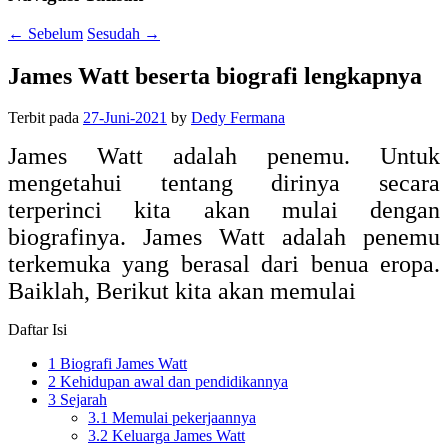
←
Sebelum
Sesudah
→
James Watt beserta biografi lengkapnya
Terbit pada
27-Juni-2021
by
Dedy Fermana
James Watt adalah penemu. Untuk
mengetahui tentang dirinya secara
terperinci kita akan mulai dengan
biografinya. James Watt adalah penemu
terkemuka yang berasal dari benua eropa.
Baiklah, Berikut kita akan memulai
Daftar Isi
1
Biografi James Watt
2
Kehidupan awal dan pendidikannya
3
Sejarah
3.1
Memulai pekerjaannya
3.2
Keluarga James Watt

▶ TASK REQUIREMENTS
Using the entries above, restate word for word every line from the one that contains "Kehidupan awal dan pendidikannya" through the last.

▶ REPLY TO THE EXERCISE
Kehidupan awal dan pendidikannya
3
Sejarah
3.1
Memulai pekerjaannya
3.2
Keluarga James Watt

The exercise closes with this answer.